# Publications

## E2-Train: Training State-of-the-art CNNs with Over 80% Energy Savings

Training Efficiency Edge AI

**Authors:** Yue Wang, Ziyu Jiang, Xiaohan Chen, Pengfei Xu, Yang Zhao, Yingyan Lin, Zhangyang Wang

**Year:** 2019

**Published in:** NIPS.

**Read me:** Full-text. DOI: 10.48550/arXiv.1910.13349. 👩💻Replication package.

**Abstract:** *Convolutional neural networks (CNNs) have been increasingly deployed to edge devices. Hence, many efforts have been made towards efficient CNN inference on resource-constrained platforms. This paper attempts to explore an orthogonal direction: how to conduct more energy-efficient training of CNNs, so as to enable on-device training? We strive to reduce the energy cost during training, by dropping unnecessary computations, from three complementary levels: stochastic mini-batch dropping on the data level; selective layer update on the model level; and sign prediction for low-cost, low-precision back-propagation, on the algorithm level. Extensive simulations and ablation studies, with real energy measurements from an FPGA board, confirm the superiority of our proposed strategies and demonstrate remarkable energy savings for training. For example, when training ResNet-74 on CIFAR-10, we achieve aggressive energy savings of >90% and >60%, while incurring a top-1 accuracy loss of only about 2% and 1.2%, respectively. When training ResNet-110 on CIFAR-100, an over 84% training energy saving is achieved without degrading inference accuracy.*

**Bibtex**(copy):

### Annotation

This paper presents three techniques to improve the energy efficiency of training Convolutional Neural Networks in edge devices by dropping and reducing unnecessary computations during the training phase. They propose 3 techniques at different levels: data, model, and algorithm, and manage to obtain a reduction of up to 80% in energy usage with minimal.

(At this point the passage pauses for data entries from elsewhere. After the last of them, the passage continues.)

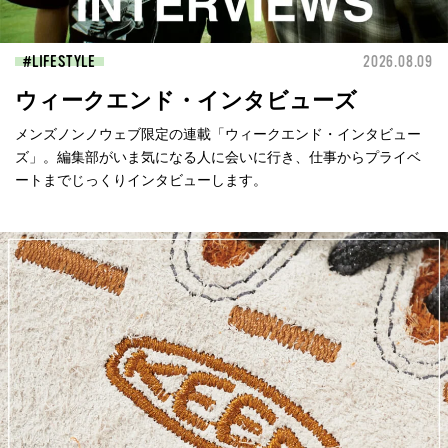
LIFESTYLE
2026.08.09
ウィークエンド・インタビューズ
メンズノンノウェブ限定の連載「ウィークエンド・インタビュー
ズ」。編集部がいま気になる人に会いに行き、仕事からプライベ
ートまでじっくりインタビューします。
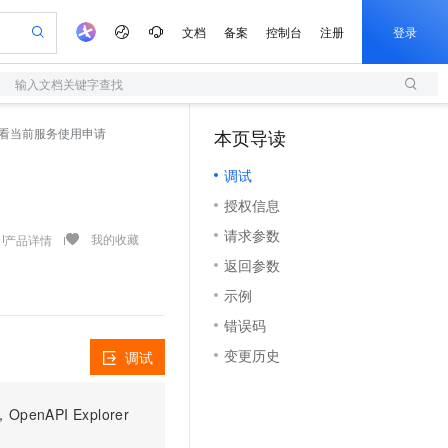
文档
备案
控制台
注册
登录
输入文档关键字查找
验
作计划
器
AI 活动
专业服务
服务伙伴合作计划
开发者社区
加入我们
服务平台百炼
阿里云 OPC 创新助力计划
s - 查看当前服务使用申请
本页导读
（1）
一站式生成采购清单，支持单品或批量购买
S
可编辑精美 PPT 文稿
S产品伙伴计划（繁花）
峰会
造的大模型服务与应用开发平台
轻量应用服务器
Agency Agents：拥有专属领域专家
AI 生产力先锋
Al MaaS 服务伙伴赋能合作
域名
博文
Careers
至高可申请百万元
调试
性可伸缩的云计算服务
 轻松生成专业的 PPT
开启高性价比 AI 编程新体验
先锋实践拓展 AI 生产力的边界
快速构建应用程序和网站，即刻迈出上云第一步
多领域专家智能体,一键组建 AI 虚拟交付团队
Token 补贴，五大权
计划
海大会
伙伴信用分合作计划
商标
问答
社会招聘
授权信息
益加速 OPC 成功
S
帕鲁游戏服务器
数字证书管理服务（原SSL证书）
HappyHorse 打造一站式影视创作平台
飞天发布时刻
HOT
划
备案
电子书
校园招聘
请求参数
联机服务器，轻松开启游戏
视频创作，一键激活电商全链路生产力
全托管，含MySQL、PostgreSQL、SQL Server、MariaDB多引擎
实现全站HTTPS，呈现可信的WEB访问
所见，即是所愿
可视化编排打通从文字构思到成片全链路闭环
我的收藏
产品详情
更多支持
划
公司注册
镜像站
返回参数
视频生成
语音识别与合成
 智能体与工作流应用
短信服务
漫剧工坊：一站式动画创作平台
AI 实训营
合作伙伴培训与认证
示例
划
上云迁移
的智能体编程平台
站生成，高效打造优质广告素材
通过阿里云百炼高效搭建AI应用,助力高效开发
快速生产连贯的高质量长漫剧
从基础到进阶，Agent 创客手把手教你
国内短信简单易用，安全可靠，秒级触达，全球覆盖200+国家和地区。
e-1.1-T2V
Qwen3-TTS-Flash
lScope
我要反馈
查询合作伙伴
错误码
畅细腻的高质量视频
离线语音合成大模型，多语言方言自适应，低延迟高稳定
n Alibaba Cloud ISV 合作
代维服务
olarDB
建企业门户网站
大数据开发治理平台 DataWorks
10 分钟搭建微信、支付宝小程序
变更历史
调试
创新加速
ope
登录合作伙伴管理后台
我要建议
站，无忧落地极速上线
以可视化方式快速构建移动和 PC 门户网站
100%兼容MySQL、PostgreSQL，兼容Oracle，支持集中和分布式
高效部署网站，快速应用到小程序
Data Agent 驱动的一站式 Data+AI 开发治理平台
e-1.1-I2V
Cosyvoice-V3-Flash
安全
畅自然，细节丰富
高表现力语音合成大模型，语音克隆听感自然
我要投诉
上云场景组合购
伴
PI Explorer
边界网络安全防护产品
漫剧创作，剧本、分镜、视频高效生成
覆盖90%+业务场景，专享组合折扣价
2V
VPN
Fun-ASR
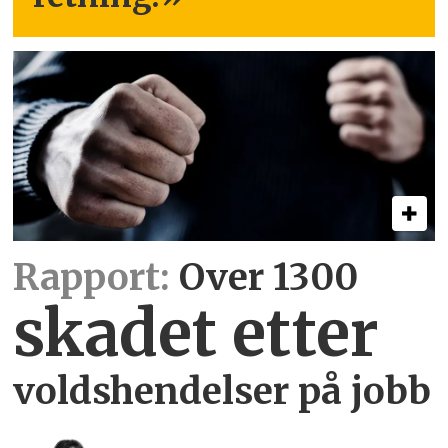
Rapport:
Over 1300
skadet etter
voldshendelser på jobb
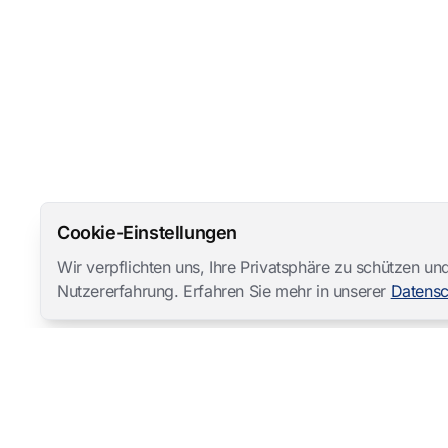
Cookie-Einstellungen
Wir verpflichten uns, Ihre Privatsphäre zu schützen 
Nutzererfahrung. Erfahren Sie mehr in unserer
Datensc
Mangold International
contact@mangold-international.com
+49 (0) 8723 / 978 33-0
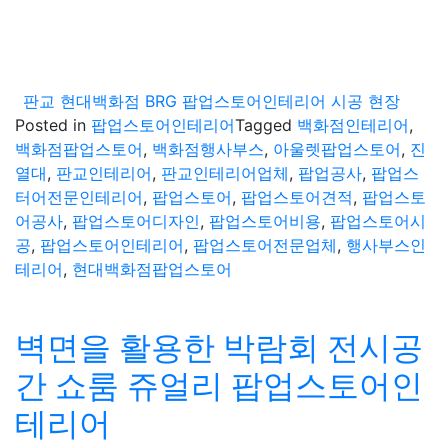
판교 현대백화점 BRG 팝업스토어인테리어 시공 현장
Posted in
팝업스토어인테리어
Tagged
백화점인테리어
,
백화점팝업스토어
,
백화점행사부스
,
아울렛팝업스토어
,
진
열대
,
판교인테리어
,
판교인테리어업체
,
팝업공사
,
팝업스
터어전문인테리어
,
팝업스토어
,
팝업스토어견적
,
팝업스토
어공사
,
팝업스토어디자인
,
팝업스토어비용
,
팝업스토어시
공
,
팝업스토어인테리어
,
팝업스토어전문업체
,
행사부스인
테리어
,
현대백화점팝업스토어
벽면을 활용한 박람회 전시공
간 쇼룸 쥬얼리 팝업스토어인
테리어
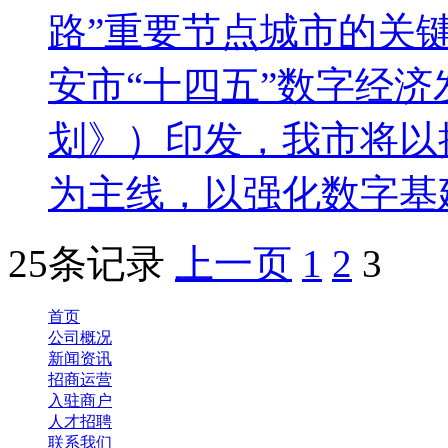
路”重要节点城市的关
安市“十四五”数字经
划》）印发，我市将以
为主线，以强化数字基建、
25条记录
上一页
1
2
3
首页
公司概况
新闻资讯
招商运营
入驻商户
人才招聘
联系我们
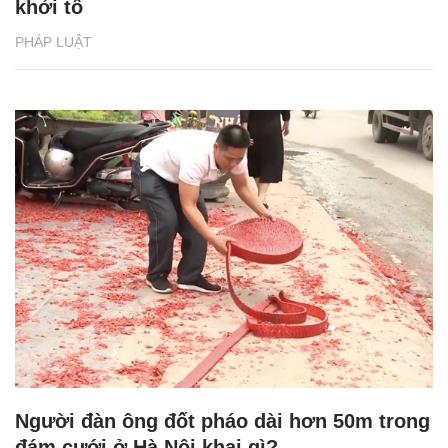
khởi tố
PHÁP LUẬT
Người đàn ông đốt pháo dài hơn 50m trong
đám cưới ở Hà Nội khai gì?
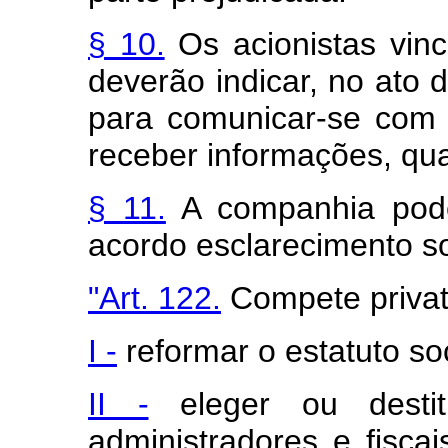
§ 10.
Os acionistas vinc
deverão indicar, no ato 
para comunicar-se com 
receber informações, qua
§ 11.
A companhia pode
acordo esclarecimento so
"Art. 122.
Compete privat
I -
reformar o estatuto soc
II -
eleger ou destit
administradores e fisca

At the data level, the authors propose a surprisingly simple strategy called Stochastic mini-batch dropping or SMD. This strategy effectively reduces the training set to half, by skipping a mini-batch with a 0.5 probability. This technique effectively reduces training computation cost by half, and according to their results, comes to a negligible cost in accuracy, sometimes even slightly improving it.

At the model level, the paper introduces a technique called Input-dependent Selective Layer Update (SLU). This technique introduces a gating mechanism with a small RNN for each of the layers. This gate receives the same input as its corresponding CNN layer and outputs a probability of skipping such layer. These gates are trained together with the CNN model, and learn which inputs are more valuable for their respective layers. These gates are sufficiently small and cost less than 0.04% operations than the base model, so their consumption is negligible.

Finally, the paper introduces a modified algorithm to reduce the computing costs of the gradient called Predictive Sign Gradient Descent. For this, instead of computing the full gradient to backpropagate to the weights, the algorithm predicts the sign of the gradient with low-precision computations and propagates only this sign to update the weights. If the predictors are built with proper precision, the method is very likely to predict the correct sign.

They evaluate these 3 methods with the CIFAR-10 and CIFAR-100 datasets and on the ResNet-110 and MobileNetV2 models. To make the scenario more realistic, they run the evaluation on an FPGA board. The paper reports energy savings between 46% to 93%, with very small accuracy drops (0.56% to 2%). However, the paper does not report total energy numbers or total training times, both of which are relevant for low-powered edge devices.